Problem requirements » Restate word for word the lines of the records below, starting at the line that contains "Wrap output in" and ending at the line that contains "Is there right heart ventricle here?", with both of those lines included and nothing else.
****************************************
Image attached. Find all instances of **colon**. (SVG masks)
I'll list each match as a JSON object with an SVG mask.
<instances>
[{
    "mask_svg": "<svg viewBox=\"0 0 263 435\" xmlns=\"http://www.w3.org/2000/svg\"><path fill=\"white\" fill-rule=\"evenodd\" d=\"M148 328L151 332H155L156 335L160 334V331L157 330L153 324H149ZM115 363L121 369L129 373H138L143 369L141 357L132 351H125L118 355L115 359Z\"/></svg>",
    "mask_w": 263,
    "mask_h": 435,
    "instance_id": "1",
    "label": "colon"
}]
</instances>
****************************************
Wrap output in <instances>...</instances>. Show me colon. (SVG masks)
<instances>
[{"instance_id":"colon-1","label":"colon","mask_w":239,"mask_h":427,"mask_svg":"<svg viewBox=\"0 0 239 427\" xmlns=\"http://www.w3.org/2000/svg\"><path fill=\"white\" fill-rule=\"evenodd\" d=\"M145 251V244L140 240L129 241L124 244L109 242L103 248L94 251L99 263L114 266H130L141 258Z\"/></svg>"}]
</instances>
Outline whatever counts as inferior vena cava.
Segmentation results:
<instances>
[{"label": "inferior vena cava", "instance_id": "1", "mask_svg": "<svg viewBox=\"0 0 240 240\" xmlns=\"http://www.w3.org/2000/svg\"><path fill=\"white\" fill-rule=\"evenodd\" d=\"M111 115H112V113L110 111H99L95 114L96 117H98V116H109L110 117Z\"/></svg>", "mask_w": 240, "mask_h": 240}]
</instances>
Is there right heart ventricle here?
****************************************
Response to this task »
Wrap output in <instances>...</instances>. Show me colon. (SVG masks)
<instances>
[{"instance_id":"colon-1","label":"colon","mask_w":239,"mask_h":427,"mask_svg":"<svg viewBox=\"0 0 239 427\" xmlns=\"http://www.w3.org/2000/svg\"><path fill=\"white\" fill-rule=\"evenodd\" d=\"M145 251V244L140 240L129 241L124 244L109 242L103 248L94 251L99 263L114 266H130L141 258Z\"/></svg>"}]
</instances>
Outline whatever counts as inferior vena cava.
Segmentation results:
<instances>
[{"label": "inferior vena cava", "instance_id": "1", "mask_svg": "<svg viewBox=\"0 0 240 240\" xmlns=\"http://www.w3.org/2000/svg\"><path fill=\"white\" fill-rule=\"evenodd\" d=\"M111 115H112V113L110 111H99L95 114L96 117H98V116H109L110 117Z\"/></svg>", "mask_w": 240, "mask_h": 240}]
</instances>
Is there right heart ventricle here?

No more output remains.